Hij zag dat de schutting aan de zijkant, tussen hun tuin en die van de buurman, was verdwenen. Het leek alsof beide tuinen waren samengevoegd tot één grote, nieuwe tuin. Een stuk verderop zag hij een paar hertjes liggen in de schaduw van een klein berkenbosje op een groene weide, grenzend aan een grote vijver met rotsen, een waterval en twee volledig gewortelde mangrovebomen. In de vijver waren allerlei grote en kleine soorten vis te zien, die af en toe hongerig naar het oppervlak zwommen. Aan de andere kant van de vijver was een prachtige Japanse tuin aangelegd, met waterpartijen, bamboe, bruggetjes en vele granieten beelden. Dit grensde aan een reusachtige serre die aan de achtergevel van het huis van de buurman was aangebouwd.

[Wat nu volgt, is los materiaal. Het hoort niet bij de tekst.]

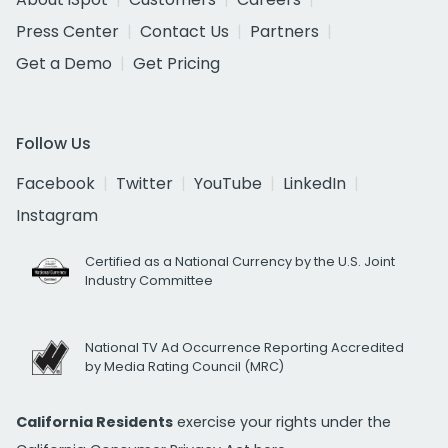
Press Center
Contact Us
Partners
Get a Demo
Get Pricing
Follow Us
Facebook
Twitter
YouTube
LinkedIn
Instagram
Certified as a National Currency by the U.S. Joint
Industry Committee
National TV Ad Occurrence Reporting Accredited
by Media Rating Council (MRC)
California Residents
exercise your rights under the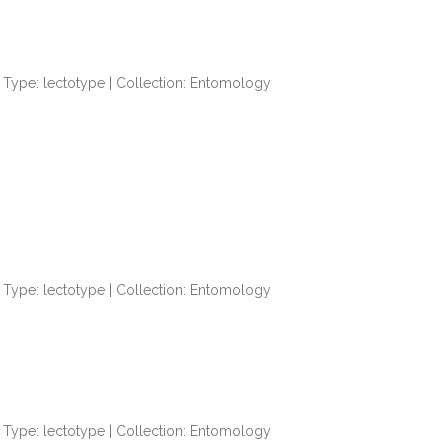
Type: lectotype | Collection: Entomology
Type: lectotype | Collection: Entomology
Type: lectotype | Collection: Entomology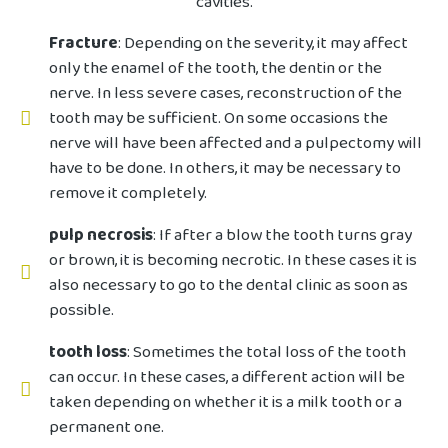
cavities.
Fracture
: Depending on the severity, it may affect
only the enamel of the tooth, the dentin or the
nerve. In less severe cases, reconstruction of the
tooth may be sufficient. On some occasions the
nerve will have been affected and a pulpectomy will
have to be done. In others, it may be necessary to
remove it completely.
pulp necrosis
: If after a blow the tooth turns gray
or brown, it is becoming necrotic. In these cases it is
also necessary to go to the dental clinic as soon as
possible.
tooth loss
: Sometimes the total loss of the tooth
can occur. In these cases, a different action will be
taken depending on whether it is a milk tooth or a
permanent one.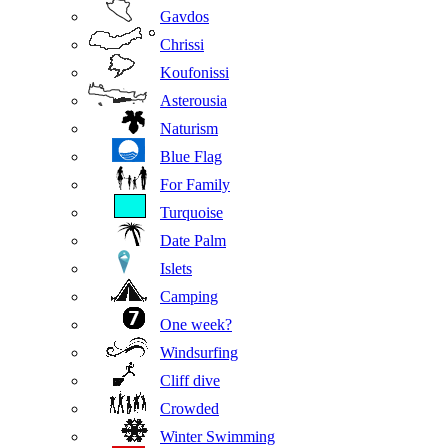
Gavdos
Chrissi
Koufonissi
Asterousia
Naturism
Blue Flag
For Family
Turquoise
Date Palm
Islets
Camping
One week?
Windsurfing
Cliff dive
Crowded
Winter Swimming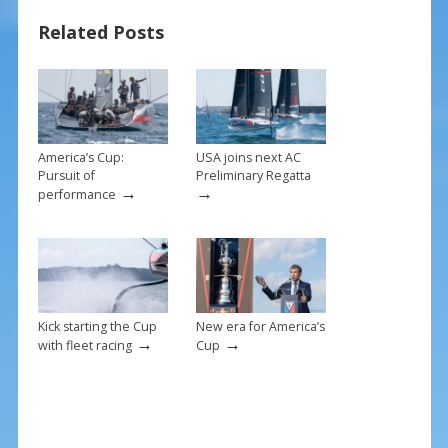
b
e
l
e
Related Posts
o
st
o
k
America’s Cup:
USA joins next AC
Pursuit of
Preliminary Regatta
→
→
performance
Kick starting the Cup
New era for America’s
→
→
with fleet racing
Cup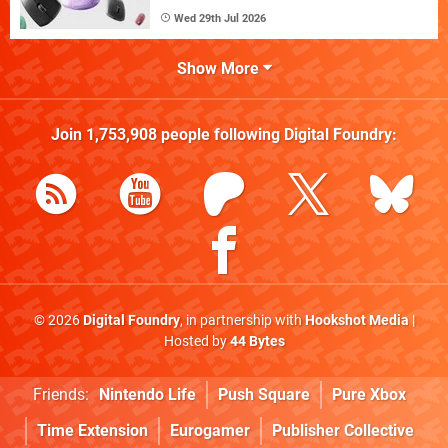
Wed 29th Jul 2026
Show More
Join
1,753,908
people following
Digital Foundry
:
© 2026
Digital Foundry
, in partnership with
Hookshot Media
|
Hosted by
44 Bytes
Friends:
Nintendo Life
Push Square
Pure Xbox
Time Extension
Eurogamer
Publisher Collective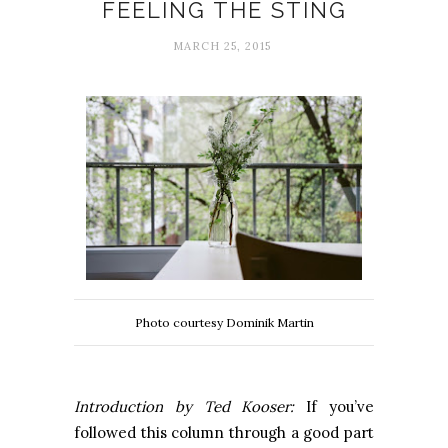
FEELING THE STING
MARCH 25, 2015
Photo courtesy Dominik Martin
Introduction by Ted Kooser:
If you’ve
followed this column through a good part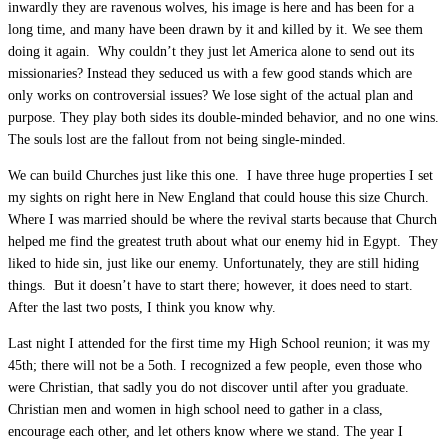
inwardly they are ravenous wolves, his image is here and has been for a
long time, and many have been drawn by it and killed by it. We see them
doing it again. Why couldn’t they just let America alone to send out its
missionaries? Instead they seduced us with a few good stands which are
only works on controversial issues? We lose sight of the actual plan and
purpose. They play both sides its double-minded behavior, and no one wins.
The souls lost are the fallout from not being single-minded.
We can build Churches just like this one. I have three huge properties I set
my sights on right here in New England that could house this size Church.
Where I was married should be where the revival starts because that Church
helped me find the greatest truth about what our enemy hid in Egypt. They
liked to hide sin, just like our enemy. Unfortunately, they are still hiding
things. But it doesn’t have to start there; however, it does need to start.
After the last two posts, I think you know why.
Last night I attended for the first time my High School reunion; it was my
45th; there will not be a 5oth. I recognized a few people, even those who
were Christian, that sadly you do not discover until after you graduate.
Christian men and women in high school need to gather in a class,
encourage each other, and let others know where we stand. The year I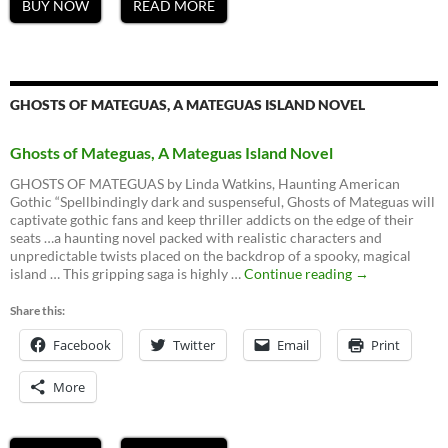
BUY NOW
READ MORE
GHOSTS OF MATEGUAS, A MATEGUAS ISLAND NOVEL
Ghosts of Mateguas, A Mateguas Island Novel
GHOSTS OF MATEGUAS by Linda Watkins, Haunting American
Gothic “Spellbindingly dark and suspenseful, Ghosts of Mateguas will
captivate gothic fans and keep thriller addicts on the edge of their
seats …a haunting novel packed with realistic characters and
unpredictable twists placed on the backdrop of a spooky, magical
Ghosts
island … This gripping saga is highly …
Continue reading
→
of
Mateguas,
Share this:
A
Facebook
Twitter
Email
Mateguas
Print
Island
Novel
More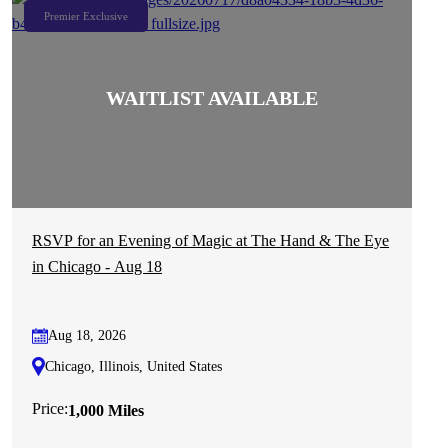
Premier Exclusive
RSVP for an Evening of Magic at The Hand & The Eye
in Chicago - Aug 18
Aug 18, 2026
Chicago, Illinois, United States
Price:
1,000 Miles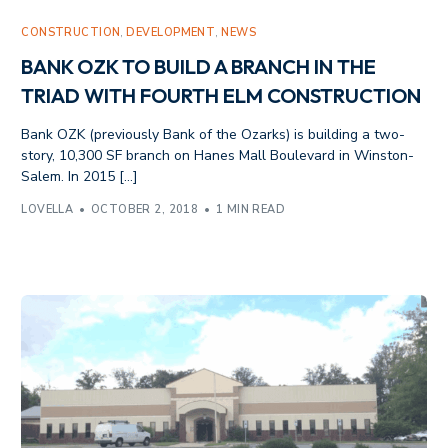
CONSTRUCTION
,
DEVELOPMENT
,
NEWS
BANK OZK TO BUILD A BRANCH IN THE
TRIAD WITH FOURTH ELM CONSTRUCTION
Bank OZK (previously Bank of the Ozarks) is building a two-
story, 10,300 SF branch on Hanes Mall Boulevard in Winston-
Salem. In 2015 […]
LOVELLA
OCTOBER 2, 2018
1 MIN READ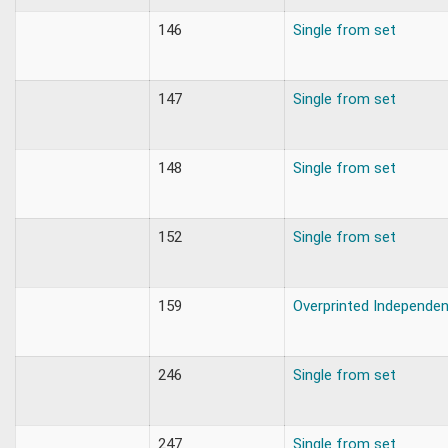
146
Single from set
147
Single from set
148
Single from set
152
Single from set
159
Overprinted Independe
246
Single from set
247
Single from set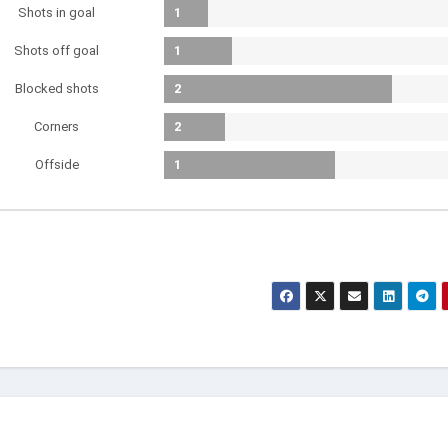
Shots in goal
1
Shots off goal
1
Blocked shots
2
Corners
2
Offside
1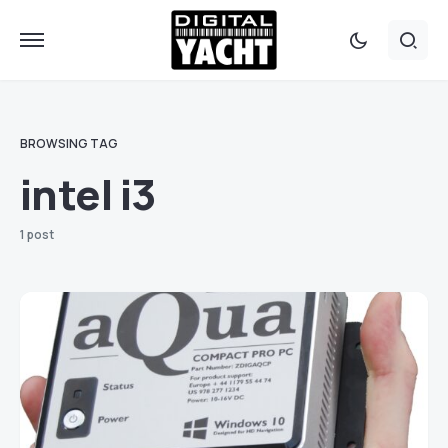
BROWSING TAG
intel i3
1 post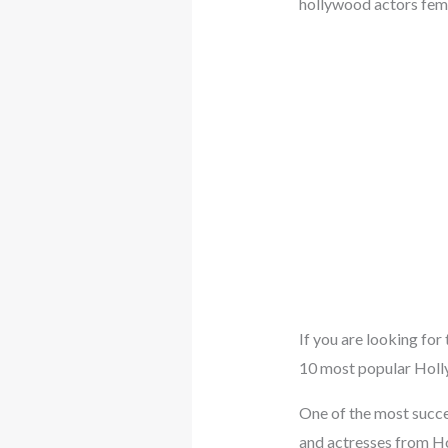
hollywood actors fem
If you are looking for
10 most popular Holly
One of the most succes
and actresses from Ho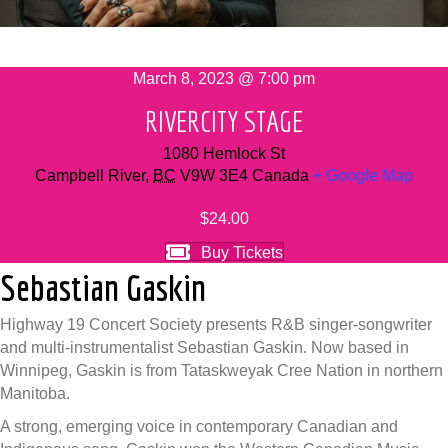
March 8, 2023 @ 7:00 pm
RIVERCITY STAGE
1080 Hemlock St
Campbell River
,
BC
V9W 3E4
Canada
+ Google Map
$24.00
Buy Tickets
Sebastian Gaskin
Highway 19 Concert Society presents R&B singer-songwriter
and multi-instrumentalist Sebastian Gaskin. Now based in
Winnipeg, Gaskin is from Tataskweyak Cree Nation in northern
Manitoba.
A strong, emerging voice in contemporary Canadian and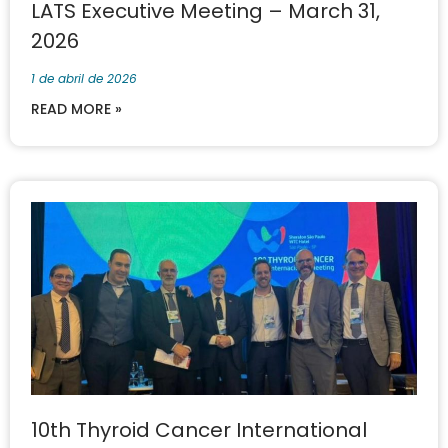
LATS Executive Meeting – March 31,
2026
1 de abril de 2026
READ MORE »
10th Thyroid Cancer International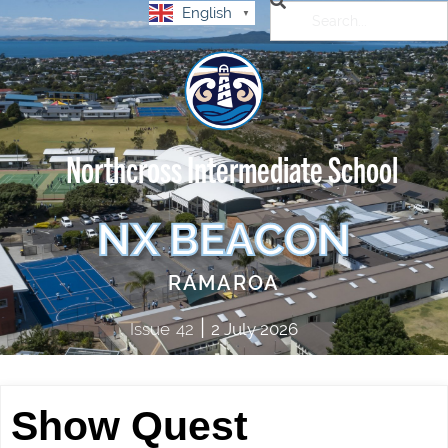
English
▼
Northcross Intermediate School
NX BEACON
RAMAROA
|
Issue
42
2 July 2026
Show Quest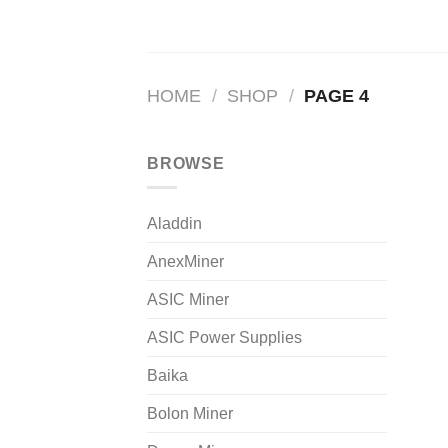
HOME
/
SHOP
/
PAGE 4
BROWSE
Aladdin
AnexMiner
ASIC Miner
ASIC Power Supplies
Baika
Bolon Miner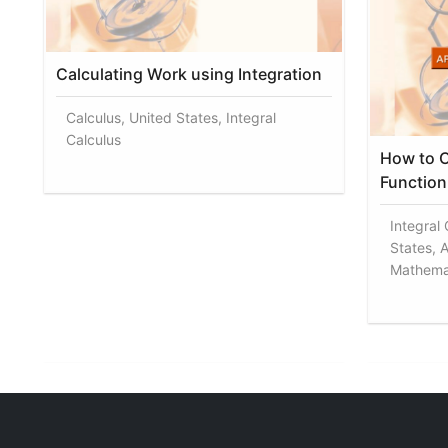
Calculating Work using Integration
Calculus, United States, Integral
Calculus
How to C
Function 
Integral
States, A
Mathema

Achter in de tuin zag hij Fred met een strohoed vrolijk wiedend in een weelderig aangelegde moestuin. Grote pompoenen, wortelen, prei, aardappelen, sla, meerdere pruimenbomen en een volwassen bramenstruik groeiden netjes geordend in de tuin, van elkaar gescheiden met grote houten bielzen.

Plasman stormde via de voordeur naar buiten, liep om de rij huizen heen en via de brandgang naar de achterkant. Waar eens de poort van zijn achtertuin had gestaan, was nu alleen maar een dichte schutting. Van achter de schutting hoorde hij kinderen schateren van plezier, terwijl Fred vrolijk zwoegend een liedje neuriede.

“Fred!” schreeuwde Plasman. “Fred! Wat heeft dit te betekenen?”

Het vrolijke hoofd van Fred verscheen boven de schutting.

“Ha die buurman”, zei Fred. “Leuke vakantie gehad?”

“Wat heb je met mijn tuin gedaan?” schreeuwde Plasman woedend.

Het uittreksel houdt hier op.